後日、修正版のプレイ動画はUPしようと思います。
その他の突貫工事
- どうしてもライトビルドのエラー(お馴染みのLIGHTING NEEDS TO BE REBUILT)が消せず、コンソールコマンド「DisableAllScreenMessages」で強引に隠した。(応募後に原因を見つけて解決済み)
- 原因は、スプライン+Instance Static Meshで作っている柵。
- Construction Scriptで毎回作っている上に、Mobility (=Static/Stationary/Movable) を Static にしていたので、レベルロードの度に Static オブジェクトが新規作成される状態になっていた。
- Construction Scriptで作るのをやめて、Call in Editor 関数で作るようにして対策。要するに、ボタンを押さないと柵が作られないようにした。
できたこと
Blueprint と C++ の適材適所
とはいえ、Blueprint 信者をやめるつもりはないので、いかに Blueprint を楽に組むかに注力。
- Actor など派生クラスが多くなりそうなものは、C++ 製基底クラスを用意した。
- PanicFarmObjectBase, PanicFarmActorBase, PanicFarmPawnBase など。
- 一方で、実装が空っぽで終わった C++ 基底クラスもある。PanicFarmGameInstanceBase, PanicFarmGameStateBase, PanicFarmGameModeBase, PanicFarmPlayerStateBase など。
- Blueprint が苦手だろう部分は C++ に逃がして、カプセル化/ブラックボックス化した。
- ループをたくさん回して計算したり、検索したりするもの。
- 配列などで複数のオブジェクトを管理するもの。(恐竜の隊列など)
- 数式が主体で、Blueprint だとノードや分岐が増えてしまいそうなもの。
- 自動ドアの開閉管理などの小規模なものも、C++ にしているものもある。
- NavMesh の FindPathAsync() 周りは C++ で ActorComponent を作って扱いやすくできた。
- 個々の恐竜たちが NavPathRequestObject (UObject) を託すと、マネージャ側で1フレに n 回だけ PathFinding (非同期=async) を行う周り。
- 取得した path (=FVectorの配列) を x メートルずつイテレーションして次の位置を求めるユーティリティ。
- Blueprint では、できる限り Event Graph を見渡せば全体の処理の流れが分かるように組んだ。
- 好みの問題かとは思うが、Component の Tick は基本的に OFF。その Component をもっている Actor が明示的にその Component の関数を呼び出す形にした。
- 関数に処理を逃がす場合でも、関数内でメンバ変数は直接いじらないようにした。
- 関数の引数にメンバ変数を渡し、返り値で返ってきた結果を、Event Graph 側でメンバ変数にセットしなおす。
- メンバ変数の値が変化するのは、必ず Event Graph 上になるようにした。
- プログラムの全体像の把握や、デバッグがかなりやりやすくなった。
隊列
ここは最初から難しい予感がしていたので、初期に時間をかけて作った。(逆に、時間をとられすぎた感もある)
細かいところに不満は残るが、おおむね満足のいく出来。
- プレイヤーキャラに「引きずられて動く」、m × n のマーカーが本体。
- プレイヤーキャラの背にぴったり張り付くのではなく、なんとなくええ感じについてくる。
- イメージ的には、ロープで台車を引っ張る感じだが、内部的にロープを実装しているわけではない。
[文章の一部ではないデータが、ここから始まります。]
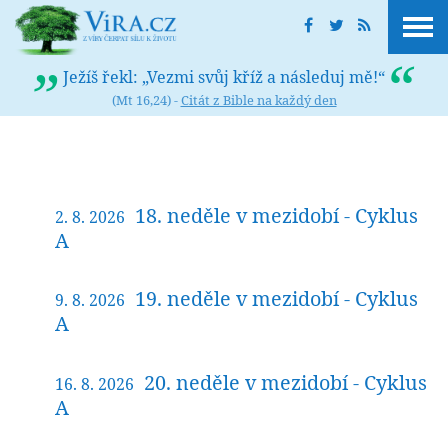
Ježíš řekl: „Vezmi svůj kříž a následuj mě!“
(Mt 16,24) -
Citát z Bible na každý den
18. neděle v mezidobí - Cyklus
2. 8. 2026
A
19. neděle v mezidobí - Cyklus
9. 8. 2026
A
20. neděle v mezidobí - Cyklus
16. 8. 2026
A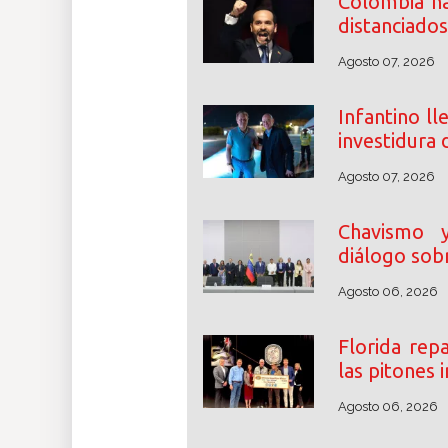
Colombia ha
distanciados
Agosto 07, 2026
Infantino ll
investidura 
Agosto 07, 2026
Chavismo y 
diálogo sobr
Agosto 06, 2026
Florida rep
las pitones
Agosto 06, 2026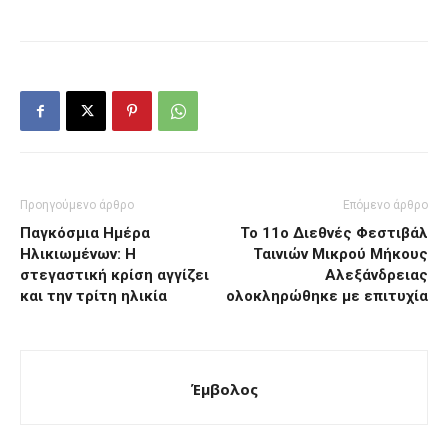
Προηγούμενο άρθρο
Επόμενο άρθρο
Παγκόσμια Ημέρα
Το 11ο Διεθνές Φεστιβάλ
Ηλικιωμένων: Η
Ταινιών Μικρού Μήκους
στεγαστική κρίση αγγίζει
Αλεξάνδρειας
και την τρίτη ηλικία
ολοκληρώθηκε με επιτυχία
Έμβολος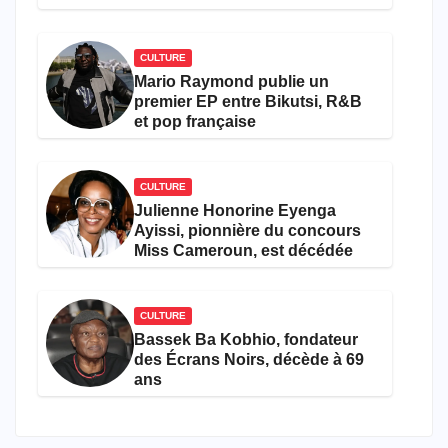
CULTURE
Mario Raymond publie un
premier EP entre Bikutsi, R&B
et pop française
CULTURE
Julienne Honorine Eyenga
Ayissi, pionnière du concours
Miss Cameroun, est décédée
CULTURE
Bassek Ba Kobhio, fondateur
des Écrans Noirs, décède à 69
ans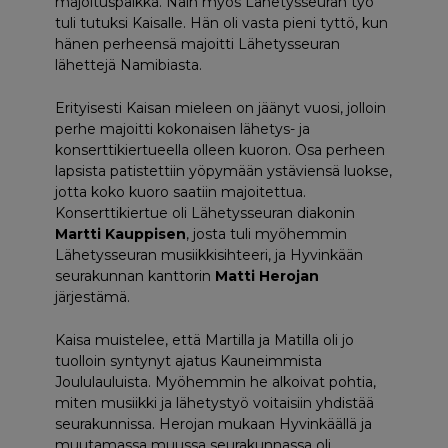
majoituspaikka. Näin myös Lähetysseuran työ
tuli tutuksi Kaisalle. Hän oli vasta pieni tyttö, kun
hänen perheensä majoitti Lähetysseuran
lähettejä Namibiasta.
Erityisesti Kaisan mieleen on jäänyt vuosi, jolloin
perhe majoitti kokonaisen lähetys- ja
konserttikiertueella olleen kuoron. Osa perheen
lapsista patistettiin yöpymään ystäviensä luokse,
jotta koko kuoro saatiin majoitettua.
Konserttikiertue oli Lähetysseuran diakonin
Martti Kauppisen
, josta tuli myöhemmin
Lähetysseuran musiikkisihteeri, ja Hyvinkään
seurakunnan kanttorin
Matti Herojan
järjestämä.
Kaisa muistelee, että Martilla ja Matilla oli jo
tuolloin syntynyt ajatus Kauneimmista
Joululauluista. Myöhemmin he alkoivat pohtia,
miten musiikki ja lähetystyö voitaisiin yhdistää
seurakunnissa. Herojan mukaan Hyvinkäällä ja
muutamassa muussa seurakunnassa oli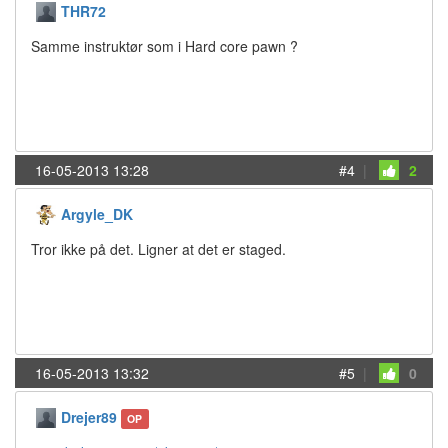
THR72
Samme instruktør som i Hard core pawn ?
16-05-2013 13:28
#4
|
2
Argyle_DK
Tror ikke på det. Ligner at det er staged.
16-05-2013 13:32
#5
|
0
Drejer89
OP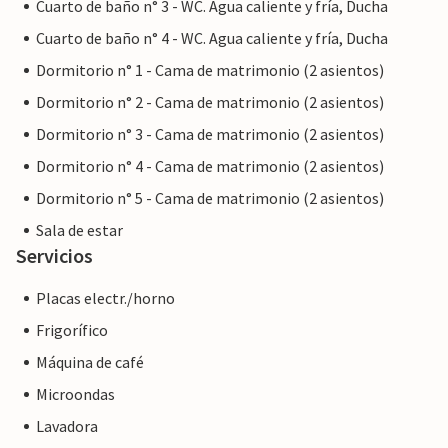
Cuarto de baño n° 3 - WC. Agua caliente y fría, Ducha
Cuarto de baño n° 4 - WC. Agua caliente y fría, Ducha
Dormitorio n° 1 - Cama de matrimonio (2 asientos)
Dormitorio n° 2 - Cama de matrimonio (2 asientos)
Dormitorio n° 3 - Cama de matrimonio (2 asientos)
Dormitorio n° 4 - Cama de matrimonio (2 asientos)
Dormitorio n° 5 - Cama de matrimonio (2 asientos)
Sala de estar
Servicios
Placas electr./horno
Frigorífico
Máquina de café
Microondas
Lavadora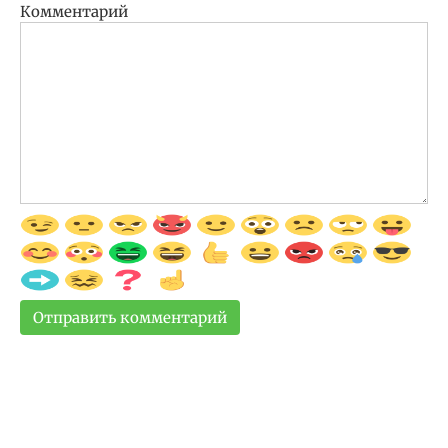
Комментарий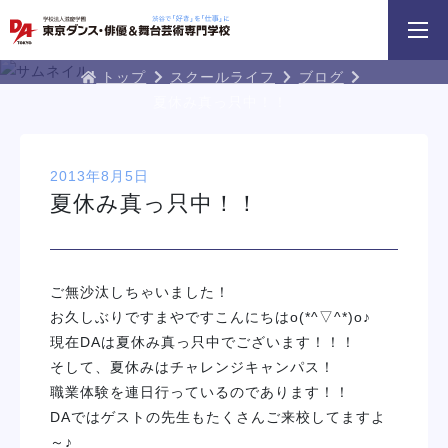
3分野18専攻
無料でお届け！
好きを体験！
学科・専攻
資料請求
オープンキャンパス
DA TOKYOブログ
トップ
スクールライフ
ブログ
夏休み真っ只中！！
2013年8月5日
夏休み真っ只中！！
DA TOKYOのオープン
スプロフェッショナルレッスン
じっくり100分レッスンDAY
参加してみよう
DAY
ご無沙汰しちゃいました！
イベント一覧を見る
お久しぶりですまやですこんにちはo(*^▽^*)o♪
現在DAは夏休み真っ只中でございます！！！
そして、夏休みはチャレンジキャンパス！
職業体験を連日行っているのであります！！
DAではゲストの先生もたくさんご来校してますよ
～♪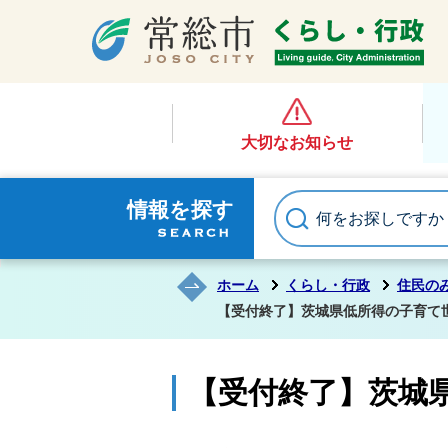
大切なお知らせ
情報を探す
ホーム
くらし・行政
住民の
【受付終了】茨城県低所得の子育て
【受付終了】茨城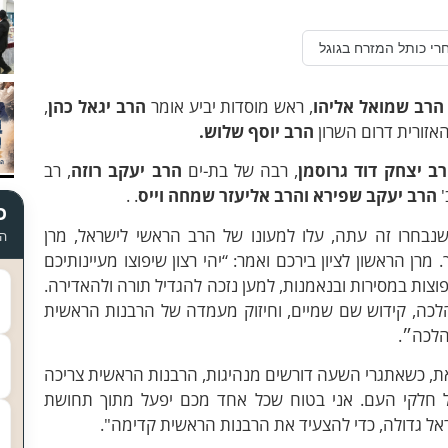
רי כותל המזרח בגוגל
הרב שמואל אליהו
, ראש מוסדות יביע אומר
הרב יגאל כהן
,
אזורית דרום השרון
הרב יוסף שלוש.
ב יצחק דוד גרוסמן
, רבה של בת-ים
הרב יעקב רוזה
, רב
'
הרב יעקב שפירא
והרב אליעזר שמחה וייס
. .
כ
נבחרו זה עתה, עלו למעונו של הרב הראשי לישראל, מרן
הד
רן הראשון לציון בירכם ואמר: “יהי רצון שיפוצו מעיינותיכם
צות במסירות ובנאמנות, למען נזכה להגדיל תורה ולהאדירה.
כה, קידוש שם שמיים, וחיזוק מעמדה של הרבנות הראשית
הלכה״.
זאת, כשאתגרי השעה דורשים מנהיגות, הרבנות הראשית צריכה
ל חלקי העם. אני בטוח שכל אחד מכם יפעל מתוך תחושת
אל גדולה, כדי להצעיד את הרבנות הראשית קדימה".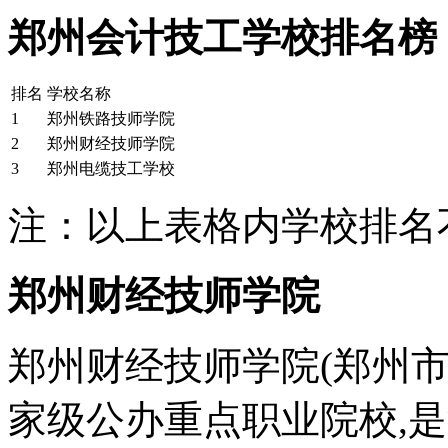
郑州会计技工学校排名榜
排名
学校名称
1
郑州铁路技师学院
2
郑州财经技师学院
3
郑州电缆技工学校
注：以上表格内学校排名
郑州财经技师学院
郑州财经技师学院(郑州市财
家级公办重点职业院校,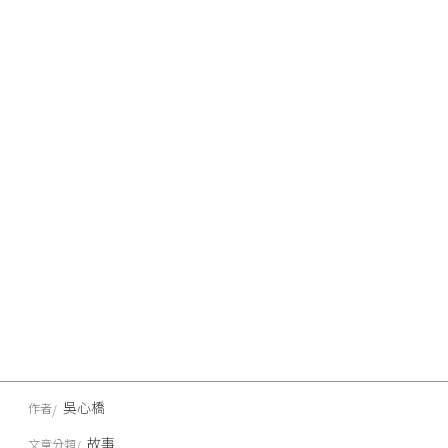
吳心橋
作者
故事
文章分類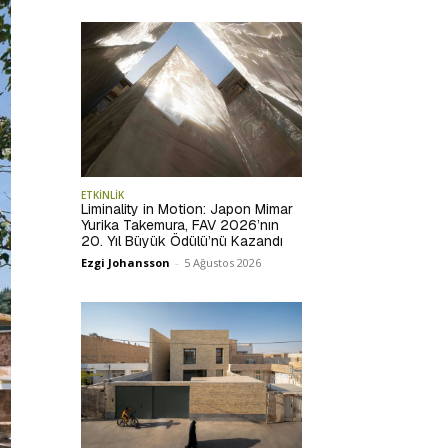
ETKİNLİK
Liminality in Motion: Japon Mimar
Yurika Takemura, FAV 2026’nın
20. Yıl Büyük Ödülü’nü Kazandı
Ezgi Johansson
-
5 Ağustos 2026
- マーカー本体の Forward = (1,0,0) および Backward = (-1,0,0) ベクトルのうち、プレイヤーキャラの Forward ベクトルに近い側を前方とする、ような仕組みなども入っている。
- 恐竜たちは、自分に割り当てられたマーカーをひたすら追いかけるだけ。恐竜側の実装は比較的シンプル。
ドラゴン
- 納得のいくクオリティが出せたわりに、かかった時間は短かったと感じた。(といっても、ドラゴンだけで1週間くらい使っているが)
- アニメーション自体を編集してキーを打てる機能(Additive Layer Track)は重宝した。
- 特に、DCC ツール上のオリジナルデータが入手できない Marketplace アセットなどは、自分の都合に合わせた改変がしやすく、便利。
- Anim Curve も多用した。とにかく、State Machine と Event Graph を駆使してフラグを立てるやり方が大嫌いなので、できる限り Anim Curve を直接 Anim Graph に取り込むようにした。
あと、せっかく格好よく作ったのに、ゲーム画面ではほとんど映らないかったのが残念。
以下は(何度か載せているが)テスト時のキャプチャ。
おまけ?
なんと、全作品にレビューを書いてくださった方がいる。
[第13回UE4ぷちコン]振り返り:まとめ - seiko_dev_memo
ありがとうございます!
2日で作ったわけではないですよ? お題が出て締め切りまでフルに作業してました。